/Sandbox 23.12.2024/
On 17.10.2024, the article “A new inherent approach to solving the Collatz 3n+1 problem and its analogues” was published on the Academia.edu website [1]. The second link is for those who find it easier to read in Russian “Новый внутренне присущий подход к решению проблемы Коллатца 3n+1 и ее аналогов” [2].
The English version was originally intended for the arXiv preprint platform, but they suggested first publishing in a peer-reviewed mathematical journal. Attempts to access other platforms HAL, Qeios, and ResearchGate were met with the requirement for affiliation, which an independent researcher does not have.
The process took almost two months — more than the research itself from idea to text. As a result, the article ended up on the Academia site, which is free from “face control”. I think it will be useful for anyone interested in the Collatz conjecture to read it. Exclusively for Habr, this short text summarizing the content and meaning of the publication.
State of affairs
The Collatz conjecture (3n+1 problem) was first proposed over 80 years ago. It is formulated simply: take any natural number, if it is even, divide by 2 until it is divisible, and if it is odd, multiply by 3 and add 1, and repeat the same actions on the resulting number. Whatever the initial number we take, the result is always 1. The conjecture has not been proven or disproved, despite a huge number of works and the use of a wide variety of approaches.
At the same time, ideas about the object under study “3n+1” and its analogues “an±b” were usually limited to the judgment that this numerical sequence either converges (then the conjecture is true) or diverges or loops (then the conjecture is false). A deeper understanding was not offered. All the main more or less reliably established facts (about the convergence of 3n+1, about the existence of non-trivial cycles) were obtained empirically, by calculation.
The prolonged absence of a solution to a seemingly simple problem from the professional mathematical community has led to the popularity of the conjecture and a mass of amateur “proofs”. This state is extremely uncomfortable for everyone, not to mention the gigantic amount of wasted resources of all kinds.
What's changed
The article proposes a new approach, which consists in imposing the recursive Collatz algorithm on the table of expansion of all natural numbers in powers of two. It is surprising that mathematicians have passed by such an obvious idea. The problem was immediately simplified, since this construction guarantees the convergence of the algorithm under the condition that the network of all numbers is simply connected with a single root.
But this condition can be violated for a number of reasons: absence of a root, extra roots, cycles, network decay. The article describes methods for diagnosing these violations. After which only a part of the algorithms remained candidates for Collatz convergence. Candidates, because the last reason (network decay) is not so obvious. In the simplest case 1n+1 single-connectivity is easy to prove, but in the case 3n+1 and further it is really difficult.
However, here too a ray of light appeared. It became clear that the final proof should be by recurrence with completion or external to the Collatz algorithm.
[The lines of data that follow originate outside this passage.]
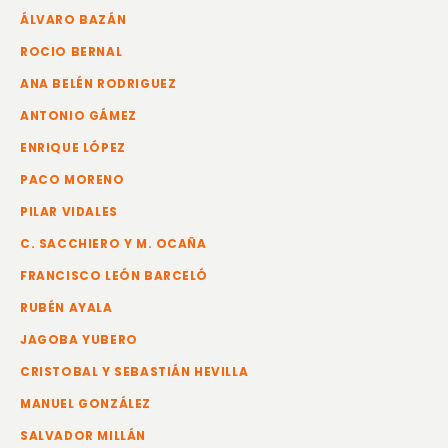
ÁLVARO BAZÁN
ROCIO BERNAL
ANA BELÉN RODRIGUEZ
ANTONIO GÁMEZ
ENRIQUE LÓPEZ
PACO MORENO
PILAR VIDALES
C. SACCHIERO Y M. OCAÑA
FRANCISCO LEÓN BARCELÓ
RUBÉN AYALA
JAGOBA YUBERO
CRISTOBAL Y SEBASTIÁN HEVILLA
MANUEL GONZÁLEZ
SALVADOR MILLÁN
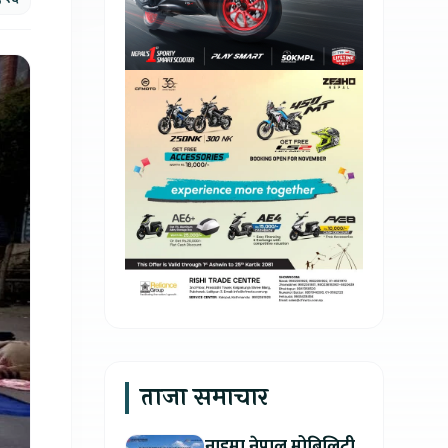
ताजा समाचार
नाइमा नेपाल मोबिलिटी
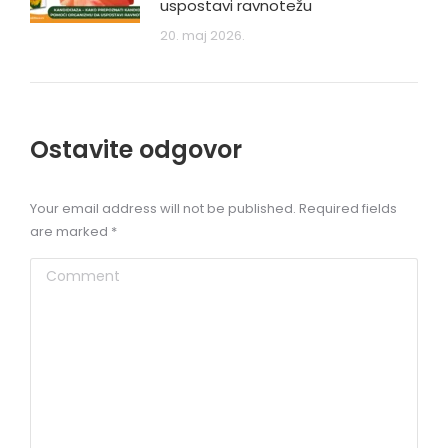
uspostavi ravnotežu
20. maj 2026.
Ostavite odgovor
Your email address will not be published. Required fields
are marked
*
Comment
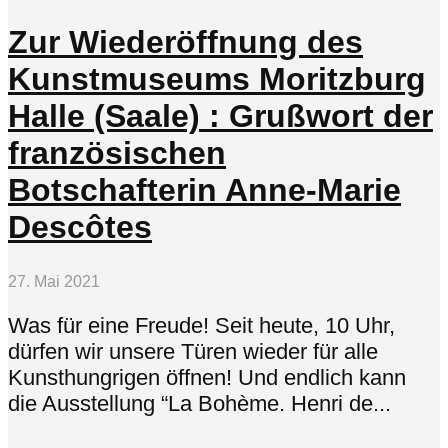
Zur Wiederöffnung des
Kunstmuseums Moritzburg
Halle (Saale) : Grußwort der
französischen
Botschafterin Anne-Marie
Descôtes
27. Mai 2021
Was für eine Freude! Seit heute, 10 Uhr,
dürfen wir unsere Türen wieder für alle
Kunsthungrigen öffnen! Und endlich kann
die Ausstellung “La Bohème. Henri de...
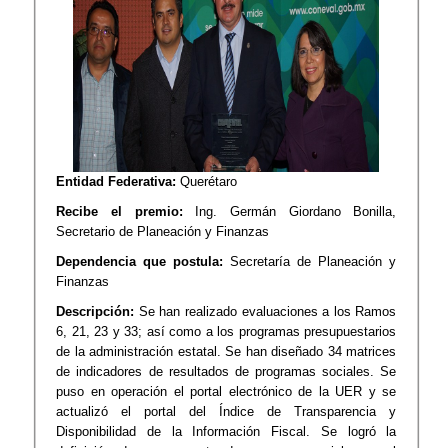
Entidad Federativa:
Querétaro
Recibe el premio:
Ing. Germán Giordano Bonilla,
Secretario de Planeación y Finanzas
Dependencia que postula:
Secretaría de Planeación y
Finanzas
Descripción:
Se han realizado evaluaciones a los Ramos
6, 21, 23 y 33; así como a los programas presupuestarios
de la administración estatal. Se han diseñado 34 matrices
de indicadores de resultados de programas sociales. Se
puso en operación el portal electrónico de la UER y se
actualizó el portal del Índice de Transparencia y
Disponibilidad de la Información Fiscal. Se logró la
The author was saved from its painful search by discovering an article where just this kind of proof (correct, in my opinion) was presented by independent researcher Leszek Mazurek in May 2021 [3].
Those interested in details are referred to my article. Just 15 pages of text written intentionally understandable to everyone, with a minimum of formulas, breaking the tradition of not leaving any traces by which the reader could guess how the mathematical result was obtained.
In conclusion, self-quote: «To summarize: with the Collatz conjecture, if not everything, then a lot is already fairly clear. I guess it is time to rethink both the unsolved problem itself and the long, tangled history of attempts to solve it.»
[1] https://www.academia.edu/124810891
+ https://doi.org/10.5281/zenodo.14632983 (17.01.2025)
[2] https://www.academia.edu/126375432
+ https://drive.google.com/file/d/1Ntibbx8nFB7YDslLEF5RY7bZ40FfLdlO/view?usp=sharing
[3] https://www.researchgate.net/publication/351347153
/Update 25.12.2024/
Warning: this is not PR, but a necessary measure. I decided to give a partial “insider” (but “insight” would also work) from my article. At the request of a user who doubts whether to release my material (above) from the Sandbox.
On Habr you can find several publications devoted to cycles in algorithms similar to 3n+1. An example is Tzimie's article “Let's look at the Collatz conjecture” (https://habr.com/ru/articles/717094/), illustrated with beautiful fractals.
The scientific article “A new inherent approach to solving the Collatz 3n+1 problem and its analogues” [1, 2] contains an exhaustive explanation of the causes of cycles, what types they are, and why they are rare. For Tzimie, cycles are something computable but incomprehensible. In fact, they are just a manifestation of integer solutions to simple systems of linear equations (for a quick confirmation, see Addendum 30.09.2024 to said article).
So, there is nothing “mystical” in the Collatz cycles. I hope I shed light (of truth) on a question that intrigued many. And that's not all, the full version has a lot more interesting stuff (links are provided). In my not too subjective opinion, this turned out to be a must-read article for both professionals and amateurs of the Collatz conjecture.